(Beginning of Dataset records)
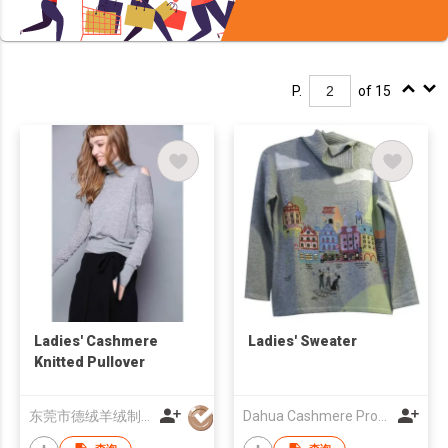
P.
of 15
Ladies' Cashmere
Ladies' Sweater
Knitted Pullover
东莞市德绒羊绒制品有限公司
Dahua Cashmere Products Co Ltd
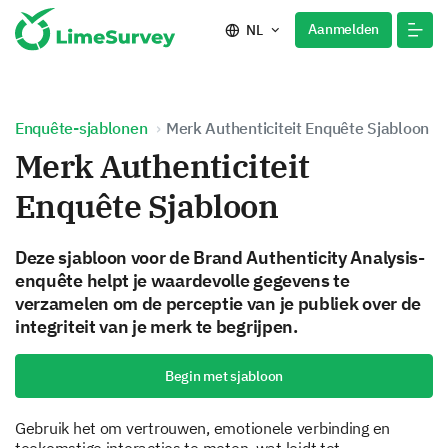
Aanmelden
NL
Enquête-sjablonen
Merk Authenticiteit Enquête Sjabloon
Merk Authenticiteit
Enquête Sjabloon
Deze sjabloon voor de Brand Authenticity Analysis-
enquête helpt je waardevolle gegevens te
verzamelen om de perceptie van je publiek over de
integriteit van je merk te begrijpen.
Begin met sjabloon
Gebruik het om vertrouwen, emotionele verbinding en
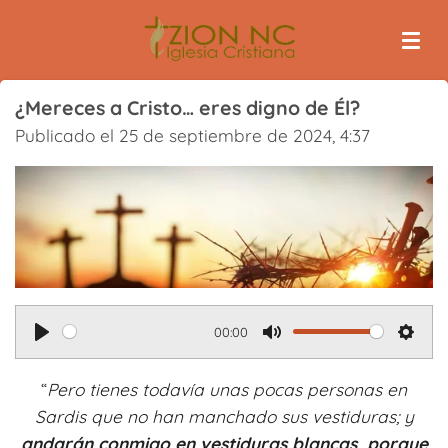
Ir
al
contenido
principal
¿Mereces a Cristo… eres digno de Él?
Publicado el 25 de septiembre de 2024, 4:37
00:00
P
M
S
l
u
e
“
Pero tienes todavía unas pocas personas en
a
t
t
Sardis que no han manchado sus vestiduras; y
y
e
t
andarán conmigo en vestiduras blancas, porque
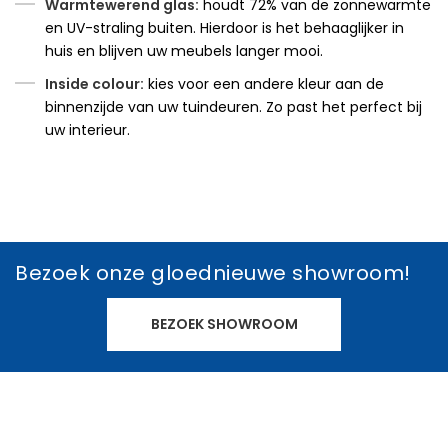
Warmtewerend glas:
houdt 72% van de zonnewarmte
en UV-straling buiten. Hierdoor is het behaaglijker in
huis en blijven uw meubels langer mooi.
Inside colour:
kies voor een andere kleur aan de
binnenzijde van uw tuindeuren. Zo past het perfect bij
uw interieur.
Bezoek onze gloednieuwe showroom!
BEZOEK SHOWROOM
(End of Dataset records)
Aim of the exercise: Across the data, find each line that has "Authenticiteit" in it and copy that line.

Solution to the exercise:
Merk Authenticiteit Enquête Sjabloon
Merk Authenticiteit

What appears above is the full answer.